*** Opening of Provided information ***
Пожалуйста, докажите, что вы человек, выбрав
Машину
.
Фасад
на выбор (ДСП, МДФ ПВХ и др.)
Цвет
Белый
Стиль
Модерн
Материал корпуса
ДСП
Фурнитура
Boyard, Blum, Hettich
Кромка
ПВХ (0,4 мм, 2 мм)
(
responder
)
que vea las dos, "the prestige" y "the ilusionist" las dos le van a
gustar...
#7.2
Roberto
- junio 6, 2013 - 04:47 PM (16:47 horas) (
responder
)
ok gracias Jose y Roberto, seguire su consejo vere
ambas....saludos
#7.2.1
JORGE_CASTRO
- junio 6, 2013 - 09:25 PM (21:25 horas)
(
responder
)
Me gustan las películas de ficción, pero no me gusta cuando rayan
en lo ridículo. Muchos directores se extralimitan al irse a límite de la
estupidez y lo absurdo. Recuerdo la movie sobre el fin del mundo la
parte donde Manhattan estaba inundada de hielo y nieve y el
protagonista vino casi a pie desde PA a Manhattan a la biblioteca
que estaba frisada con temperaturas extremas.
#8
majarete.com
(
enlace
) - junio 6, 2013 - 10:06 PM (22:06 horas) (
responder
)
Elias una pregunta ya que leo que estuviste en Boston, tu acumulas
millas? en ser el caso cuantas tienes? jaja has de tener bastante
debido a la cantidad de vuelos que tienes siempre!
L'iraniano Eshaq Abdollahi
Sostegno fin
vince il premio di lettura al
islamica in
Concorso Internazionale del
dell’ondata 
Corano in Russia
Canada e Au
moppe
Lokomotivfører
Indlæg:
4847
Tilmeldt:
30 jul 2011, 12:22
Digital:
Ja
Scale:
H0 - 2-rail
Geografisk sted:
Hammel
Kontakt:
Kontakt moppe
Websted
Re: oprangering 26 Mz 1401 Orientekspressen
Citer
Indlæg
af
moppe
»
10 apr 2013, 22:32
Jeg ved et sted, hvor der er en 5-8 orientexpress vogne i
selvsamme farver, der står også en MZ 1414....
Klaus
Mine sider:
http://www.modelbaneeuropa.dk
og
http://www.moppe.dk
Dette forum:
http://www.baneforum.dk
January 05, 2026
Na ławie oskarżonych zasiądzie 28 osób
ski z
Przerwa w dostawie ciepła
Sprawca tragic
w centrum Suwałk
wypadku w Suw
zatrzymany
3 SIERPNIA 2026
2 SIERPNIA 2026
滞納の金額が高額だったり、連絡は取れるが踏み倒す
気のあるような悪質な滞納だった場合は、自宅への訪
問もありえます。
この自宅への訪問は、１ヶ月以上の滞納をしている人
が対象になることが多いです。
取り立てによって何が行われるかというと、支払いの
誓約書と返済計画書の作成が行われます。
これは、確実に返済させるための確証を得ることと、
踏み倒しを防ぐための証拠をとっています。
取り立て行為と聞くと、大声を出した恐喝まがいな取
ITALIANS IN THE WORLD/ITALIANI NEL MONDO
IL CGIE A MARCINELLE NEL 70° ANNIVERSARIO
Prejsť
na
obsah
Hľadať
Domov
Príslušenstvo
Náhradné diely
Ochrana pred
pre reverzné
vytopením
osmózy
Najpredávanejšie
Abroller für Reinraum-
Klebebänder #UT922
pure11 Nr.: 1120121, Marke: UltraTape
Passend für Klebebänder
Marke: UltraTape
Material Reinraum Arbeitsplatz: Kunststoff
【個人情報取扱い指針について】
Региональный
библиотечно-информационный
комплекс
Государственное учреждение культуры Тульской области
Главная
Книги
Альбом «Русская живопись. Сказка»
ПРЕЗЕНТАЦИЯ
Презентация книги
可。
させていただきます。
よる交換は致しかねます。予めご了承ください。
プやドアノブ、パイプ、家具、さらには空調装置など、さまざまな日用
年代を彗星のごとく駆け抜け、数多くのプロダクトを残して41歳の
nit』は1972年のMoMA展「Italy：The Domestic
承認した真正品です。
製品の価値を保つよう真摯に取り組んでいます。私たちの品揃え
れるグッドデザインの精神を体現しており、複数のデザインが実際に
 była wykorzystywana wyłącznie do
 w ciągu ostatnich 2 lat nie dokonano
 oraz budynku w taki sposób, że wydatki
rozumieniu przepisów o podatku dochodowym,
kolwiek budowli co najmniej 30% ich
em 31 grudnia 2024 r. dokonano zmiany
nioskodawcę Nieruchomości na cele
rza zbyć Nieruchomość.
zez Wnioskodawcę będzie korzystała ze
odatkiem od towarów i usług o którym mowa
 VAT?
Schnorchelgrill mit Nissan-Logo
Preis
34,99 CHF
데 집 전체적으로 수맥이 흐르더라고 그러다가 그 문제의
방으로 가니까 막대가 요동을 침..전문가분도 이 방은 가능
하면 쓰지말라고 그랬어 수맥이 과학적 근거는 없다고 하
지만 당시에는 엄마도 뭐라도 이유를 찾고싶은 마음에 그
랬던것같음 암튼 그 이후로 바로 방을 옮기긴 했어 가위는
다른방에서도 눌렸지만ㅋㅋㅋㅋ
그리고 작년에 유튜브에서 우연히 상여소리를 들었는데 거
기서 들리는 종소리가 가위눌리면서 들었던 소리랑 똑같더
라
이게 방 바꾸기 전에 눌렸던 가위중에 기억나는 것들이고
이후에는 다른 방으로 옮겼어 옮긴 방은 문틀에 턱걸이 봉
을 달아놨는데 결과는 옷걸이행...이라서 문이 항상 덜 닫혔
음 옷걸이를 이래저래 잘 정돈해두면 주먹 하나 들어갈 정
*** Close of Provided information ***
**What you are asked to do**
All lines with the word "estaba" must be located in the data and copied.

**Written response**
parte donde Manhattan estaba inundada de hielo y nieve y el
que estaba frisada con temperaturas extremas.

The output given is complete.